La vicenda riguarda un militare libico accusato di violazioni dei diritti dei detenuti. Secondo quanto riportato, a giugno era stato condannato dal Tribunale penale di Tripoli a sette anni e quattro mesi per il suo ruolo nelle operazioni e nella sicurezza giudiziaria dell’Istituto di riforma e riabilitazione principale della capitale. Nel procedimento erano emerse segnalazioni secondo cui i detenuti della struttura sarebbero stati sottoposti a torture e trattamenti crudeli e degradanti.
La decisione di Nordio ha riacceso subito lo scontro politico. Nicola Fratoianni di Avs ha sostenuto che il ministro avrebbe trasmesso gli atti «con un anno e mezzo di ritardo» e che «Nordio doveva trasferire subito le carte in procura»; ha inoltre ricordato che, secondo lui, Almasri era stato liberato dal governo Meloni e riportato in Libia.
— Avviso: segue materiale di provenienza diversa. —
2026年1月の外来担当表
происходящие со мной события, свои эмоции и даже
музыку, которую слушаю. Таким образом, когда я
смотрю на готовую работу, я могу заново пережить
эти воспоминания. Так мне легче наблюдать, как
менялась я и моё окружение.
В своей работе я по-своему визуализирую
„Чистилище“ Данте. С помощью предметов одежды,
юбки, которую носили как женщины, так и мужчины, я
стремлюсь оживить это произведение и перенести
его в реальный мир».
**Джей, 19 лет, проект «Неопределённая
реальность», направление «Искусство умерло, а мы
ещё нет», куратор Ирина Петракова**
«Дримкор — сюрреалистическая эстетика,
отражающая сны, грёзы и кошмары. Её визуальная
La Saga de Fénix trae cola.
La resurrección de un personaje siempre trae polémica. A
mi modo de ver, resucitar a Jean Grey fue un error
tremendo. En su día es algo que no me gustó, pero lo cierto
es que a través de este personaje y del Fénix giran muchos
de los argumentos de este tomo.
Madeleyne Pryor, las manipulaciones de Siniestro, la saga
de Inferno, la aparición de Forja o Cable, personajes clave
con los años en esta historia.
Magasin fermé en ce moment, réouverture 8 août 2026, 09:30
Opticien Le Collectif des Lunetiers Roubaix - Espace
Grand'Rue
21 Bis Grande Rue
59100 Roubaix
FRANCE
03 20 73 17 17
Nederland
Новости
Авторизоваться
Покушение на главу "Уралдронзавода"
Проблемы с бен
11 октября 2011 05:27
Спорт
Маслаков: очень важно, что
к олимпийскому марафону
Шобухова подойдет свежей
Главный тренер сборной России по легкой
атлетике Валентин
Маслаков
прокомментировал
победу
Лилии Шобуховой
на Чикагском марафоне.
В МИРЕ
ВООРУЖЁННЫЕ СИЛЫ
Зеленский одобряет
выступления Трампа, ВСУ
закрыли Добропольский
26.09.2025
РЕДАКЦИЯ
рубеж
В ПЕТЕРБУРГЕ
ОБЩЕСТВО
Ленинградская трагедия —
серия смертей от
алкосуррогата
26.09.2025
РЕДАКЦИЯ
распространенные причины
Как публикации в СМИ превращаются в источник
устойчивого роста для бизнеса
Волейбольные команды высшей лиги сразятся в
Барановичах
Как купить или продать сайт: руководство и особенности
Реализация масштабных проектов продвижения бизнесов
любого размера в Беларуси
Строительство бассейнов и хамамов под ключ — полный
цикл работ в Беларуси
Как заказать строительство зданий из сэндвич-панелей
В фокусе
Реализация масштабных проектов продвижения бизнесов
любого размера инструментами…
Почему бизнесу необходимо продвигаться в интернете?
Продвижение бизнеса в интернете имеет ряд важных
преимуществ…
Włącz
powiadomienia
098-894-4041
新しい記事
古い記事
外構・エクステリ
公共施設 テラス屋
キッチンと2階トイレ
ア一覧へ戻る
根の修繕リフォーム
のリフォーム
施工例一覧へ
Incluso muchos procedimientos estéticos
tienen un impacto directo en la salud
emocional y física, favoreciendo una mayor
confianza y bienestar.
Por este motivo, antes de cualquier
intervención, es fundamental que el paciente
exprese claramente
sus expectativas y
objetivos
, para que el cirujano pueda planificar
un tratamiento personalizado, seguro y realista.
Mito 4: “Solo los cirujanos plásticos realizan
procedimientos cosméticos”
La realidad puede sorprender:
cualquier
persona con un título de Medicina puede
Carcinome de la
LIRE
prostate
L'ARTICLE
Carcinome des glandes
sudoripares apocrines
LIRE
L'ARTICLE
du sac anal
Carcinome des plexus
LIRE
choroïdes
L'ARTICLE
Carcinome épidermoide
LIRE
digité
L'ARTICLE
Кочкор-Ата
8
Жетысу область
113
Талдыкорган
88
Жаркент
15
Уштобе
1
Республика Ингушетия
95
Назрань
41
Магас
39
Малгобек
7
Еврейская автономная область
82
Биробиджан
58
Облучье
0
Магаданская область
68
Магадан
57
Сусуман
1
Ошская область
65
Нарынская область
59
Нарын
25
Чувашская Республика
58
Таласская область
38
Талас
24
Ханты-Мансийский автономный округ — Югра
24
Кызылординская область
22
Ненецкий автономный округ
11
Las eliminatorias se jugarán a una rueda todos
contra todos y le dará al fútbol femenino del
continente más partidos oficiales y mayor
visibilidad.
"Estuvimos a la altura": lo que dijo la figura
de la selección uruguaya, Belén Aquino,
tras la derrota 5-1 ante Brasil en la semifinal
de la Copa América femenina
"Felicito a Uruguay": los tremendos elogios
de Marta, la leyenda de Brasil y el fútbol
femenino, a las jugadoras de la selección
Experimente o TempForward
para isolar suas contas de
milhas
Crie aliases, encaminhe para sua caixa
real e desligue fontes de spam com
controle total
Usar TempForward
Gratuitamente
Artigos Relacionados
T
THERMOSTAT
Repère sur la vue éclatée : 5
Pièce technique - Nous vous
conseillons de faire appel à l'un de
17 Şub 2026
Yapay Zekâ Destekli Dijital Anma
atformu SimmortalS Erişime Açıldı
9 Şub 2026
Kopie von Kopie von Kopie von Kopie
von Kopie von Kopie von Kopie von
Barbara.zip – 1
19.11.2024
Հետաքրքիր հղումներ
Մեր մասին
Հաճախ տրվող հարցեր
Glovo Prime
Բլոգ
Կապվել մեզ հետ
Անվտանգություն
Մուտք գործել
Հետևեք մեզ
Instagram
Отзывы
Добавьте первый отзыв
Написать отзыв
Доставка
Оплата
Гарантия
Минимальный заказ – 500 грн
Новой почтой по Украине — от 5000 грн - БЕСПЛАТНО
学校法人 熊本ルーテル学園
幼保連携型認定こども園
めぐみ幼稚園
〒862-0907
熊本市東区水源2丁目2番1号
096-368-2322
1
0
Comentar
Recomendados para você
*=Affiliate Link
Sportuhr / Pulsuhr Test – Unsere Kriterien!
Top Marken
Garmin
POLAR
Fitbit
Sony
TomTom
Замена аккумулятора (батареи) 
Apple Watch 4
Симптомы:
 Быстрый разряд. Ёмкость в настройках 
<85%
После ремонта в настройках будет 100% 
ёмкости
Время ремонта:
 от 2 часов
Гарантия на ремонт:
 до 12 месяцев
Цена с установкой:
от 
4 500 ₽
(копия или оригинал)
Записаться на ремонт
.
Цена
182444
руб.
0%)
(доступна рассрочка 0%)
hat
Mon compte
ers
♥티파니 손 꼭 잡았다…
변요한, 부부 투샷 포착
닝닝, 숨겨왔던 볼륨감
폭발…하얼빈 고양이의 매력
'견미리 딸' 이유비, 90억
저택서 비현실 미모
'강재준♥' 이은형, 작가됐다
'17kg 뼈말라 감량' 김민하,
Durissime anche le parole di Angelo Bonelli, co-portavoce di Europa verde, che ha affermato «Nordio è stato smascherato» e ha accusato il ministro di aver difeso per mesi «l’indifendibile» e di aver raccontato al Parlamento «una versione falsa». Bonelli ha aggiunto che, dopo la pronuncia della Corte costituzionale, il Guardasigilli è stato costretto a trasmettere gli atti trattenuti arbitrariamente, parlando di «fallimento politico e istituzionale» e chiedendone le dimissioni. Nella stessa nota ha anche detto che «un ministro smentito in questo modo dalla Corte costituzionale non può restare al suo posto».
Critiche analoghe sono arrivate dai deputati M5s nelle commissioni Giustizia Stefania Ascari, Anna Bilotti, Federico Cafiero De Raho, Valentina D’Orso, Carla Giuliano, Ada Lopreiato e Roberto Scarpinato. I parlamentari hanno sostenuto che «Dopo un anno e mezzo il ministro Nordio è stato costretto a dare torto a Carlo Nordio» e che il fascicolo è stato inviato solo ora perché la Corte costituzionale gli avrebbe spiegato che era suo dovere farlo. Secondo loro, mentre il ministro non si muoveva, «i buoi sono ampiamente scappati dalla stalla» e Almasri non è stato consegnato alla Cpi.
Nel complesso, le opposizioni accusano il governo di aver protetto il libico, mentre la trasmissione degli atti alla procura generale viene letta come un passaggio arrivato solo dopo mesi di polemiche e dopo il confronto con la Corte costituzionale.